Output all of the lines below exactly, and leave out each image.

....

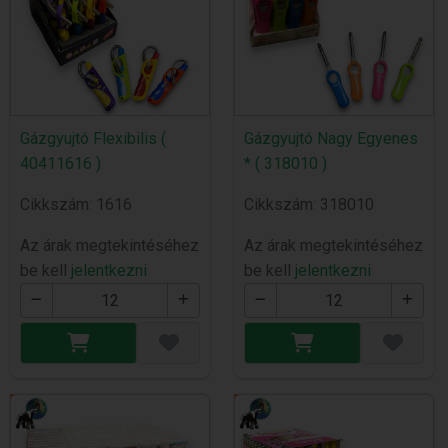
Gázgyujtó Flexibilis (
Gázgyujtó Nagy Egyenes
40411616 )
* ( 318010 )
Cikkszám: 1616
Cikkszám: 318010
Az árak megtekintéséhez
Az árak megtekintéséhez
be kell
jelentkezni
be kell
jelentkezni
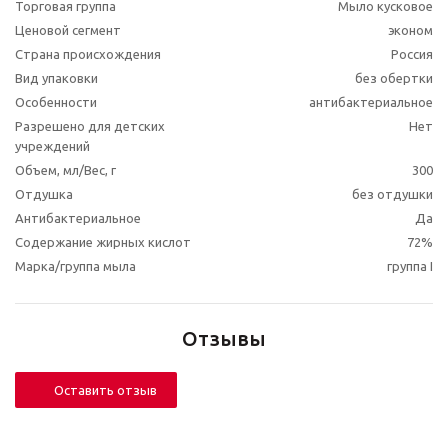
Торговая группа
Мыло кусковое
Ценовой сегмент
эконом
Страна происхождения
Россия
Вид упаковки
без обертки
Особенности
антибактериальное
Разрешено для детских
Нет
учреждений
Объем, мл/Вес, г
300
Отдушка
без отдушки
Антибактериальное
Да
Содержание жирных кислот
72%
Марка/группа мыла
группа I
Отзывы
Оставить отзыв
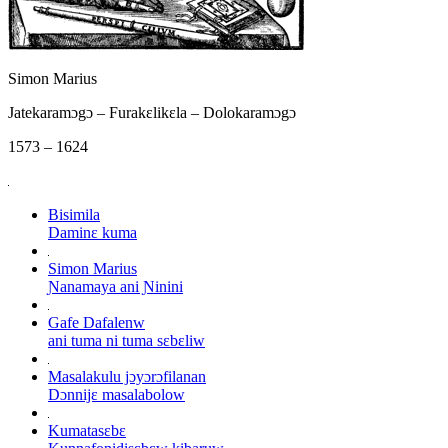
Simon Marius
Jatekaramɔgɔ – Furakɛlikɛla – Dolokaramɔgɔ
1573 – 1624
Bisimila
Daminɛ kuma
Simon Marius
Ɲanamaya ani Ɲinini
Gafe Dafalenw
ani tuma ni tuma sɛbɛliw
Masalakulu jɔyɔrɔfilanan
Dɔnnijɛ masalabolow
Kumatasɛbɛ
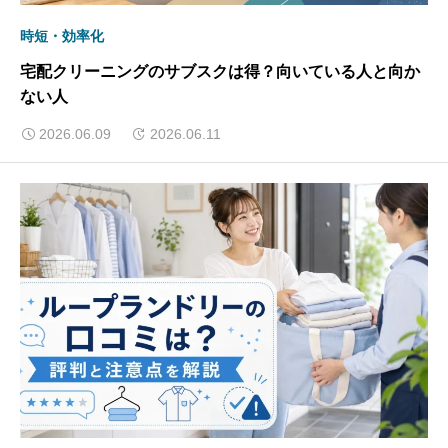
時短・効率化
宅配クリーニングのサブスクは得？向いている人と向か
ない人
2026.06.09
2026.06.11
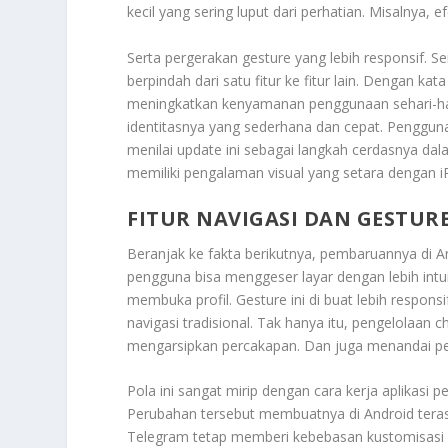
kecil yang sering luput dari perhatian. Misalnya,
Serta pergerakan gesture yang lebih responsif. 
berpindah dari satu fitur ke fitur lain. Dengan ka
meningkatkan kenyamanan penggunaan sehari-har
identitasnya yang sederhana dan cepat. Pengguna
menilai update ini sebagai langkah cerdasnya dal
memiliki pengalaman visual yang setara dengan i
FITUR NAVIGASI DAN GESTURE
Beranjak ke fakta berikutnya, pembaruannya di 
pengguna bisa menggeser layar dengan lebih intu
membuka profil. Gesture ini di buat lebih respon
navigasi tradisional. Tak hanya itu, pengelolaan 
mengarsipkan percakapan. Dan juga menandai pes
Pola ini sangat mirip dengan cara kerja aplikasi pe
Perubahan tersebut membuatnya di Android terasa 
Telegram tetap memberi kebebasan kustomisasi y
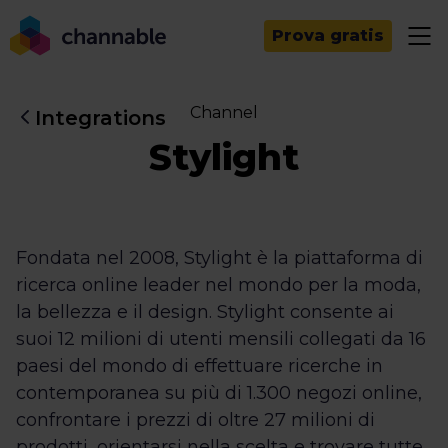
Prova gratis
Channel
Integrations
Stylight
Fondata nel 2008, Stylight è la piattaforma di
ricerca online leader nel mondo per la moda,
la bellezza e il design. Stylight consente ai
suoi 12 milioni di utenti mensili collegati da 16
paesi del mondo di effettuare ricerche in
contemporanea su più di 1.300 negozi online,
confrontare i prezzi di oltre 27 milioni di
prodotti, orientarsi nella scelta e trovare tutte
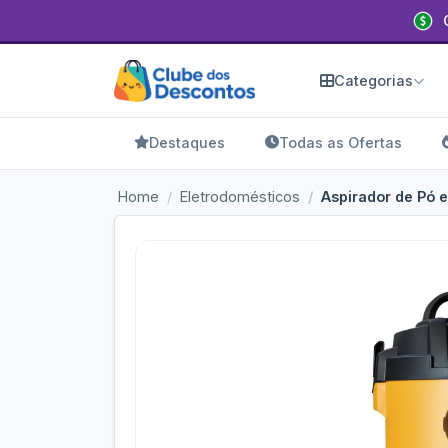
Categorias
Destaques
Todas as Ofertas
Home
Eletrodomésticos
Aspirador de Pó 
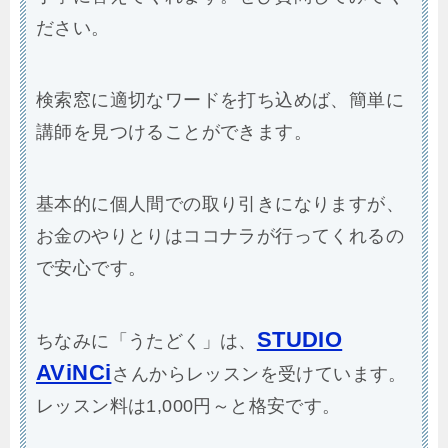
レッスン料は1,000円～と格安です。
オンラインレッスンは、ココナラの「ビデオ
チャット」というツールを使用してのレッス
ンになります。
Zoomとほぼ機能は変わりません。画面共有
もできます。
「ビデオチャット」は、スマホとPCで接続で
きます。
詳細は、ココナラの
ビデオチャットサービス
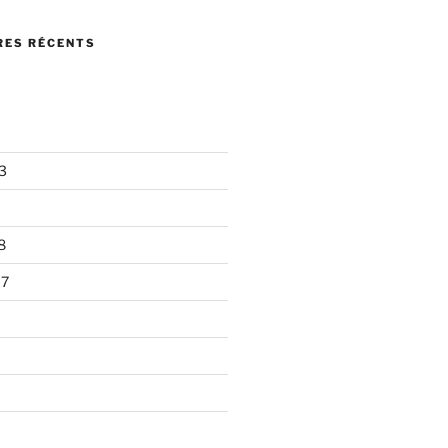
ES RÉCENTS
3
8
17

....

ANSWER SPACE:
Gázgyujtó Flexibilis (
Gázgyujtó Nagy Egyenes
40411616 )
* ( 318010 )
Cikkszám: 1616
Cikkszám: 318010
Az árak megtekintéséhez
Az árak megtekintéséhez
be kell
jelentkezni
be kell
jelentkezni
Торговая группа
Мыло кусковое
Ценовой сегмент
эконом
Страна происхождения
Россия
Вид упаковки
без обертки
Особенности
антибактериальное
Разрешено для детских
Нет
учреждений
Объем, мл/Вес, г
300
Отдушка
без отдушки
Антибактериальное
Да
Содержание жирных кислот
72%
Марка/группа мыла
группа I
Отзывы
Оставить отзыв
Simon Marius
Jatekaramɔgɔ – Furakɛlikɛla – Dolokaramɔgɔ
1573 – 1624
Bisimila
Daminɛ kuma
Simon Marius
Ɲanamaya ani Ɲinini
Gafe Dafalenw
ani tuma ni tuma sɛbɛliw
Masalakulu jɔyɔrɔfilanan
Dɔnnijɛ masalabolow
Kumatasɛbɛ
時短・効率化
宅配クリーニングのサブスクは得？向いている人と向か
ない人
2026.06.09
2026.06.11
kecil yang sering luput dari perhatian. Misalnya,
Serta pergerakan gesture yang lebih responsif. 
berpindah dari satu fitur ke fitur lain. Dengan ka
meningkatkan kenyamanan penggunaan sehari-har
identitasnya yang sederhana dan cepat. Pengguna
menilai update ini sebagai langkah cerdasnya dal
memiliki pengalaman visual yang setara dengan i
FITUR NAVIGASI DAN GESTURE
Beranjak ke fakta berikutnya, pembaruannya di 
pengguna bisa menggeser layar dengan lebih intu
membuka profil. Gesture ini di buat lebih respon
navigasi tradisional. Tak hanya itu, pengelolaan 
mengarsipkan percakapan. Dan juga menandai pes
Pola ini sangat mirip dengan cara kerja aplikasi pe
Perubahan tersebut membuatnya di Android terasa 
Telegram tetap memberi kebebasan kustomisasi y
Prova gratis
Channel
Integrations
Stylight
Fondata nel 2008, Stylight è la piattaforma di
ricerca online leader nel mondo per la moda,
la bellezza e il design. Stylight consente ai
suoi 12 milioni di utenti mensili collegati da 16
paesi del mondo di effettuare ricerche in
contemporanea su più di 1.300 negozi online,
confrontare i prezzi di oltre 27 milioni di
prodotti, orientarsi nella scelta e trovare tutte
Categorias
Destaques
Todas as Ofertas
Home
Eletrodomésticos
Aspirador de Pó 
レッスン料は1,000円～と格安です。
オンラインレッスンは、ココナラの「ビデオ
チャット」というツールを使用してのレッス
ンになります。
Zoomとほぼ機能は変わりません。画面共有
もできます。
「ビデオチャット」は、スマホとPCで接続で
きます。
詳細は、ココナラの
ビデオチャットサービス
ES RÉCENTS
3
8
17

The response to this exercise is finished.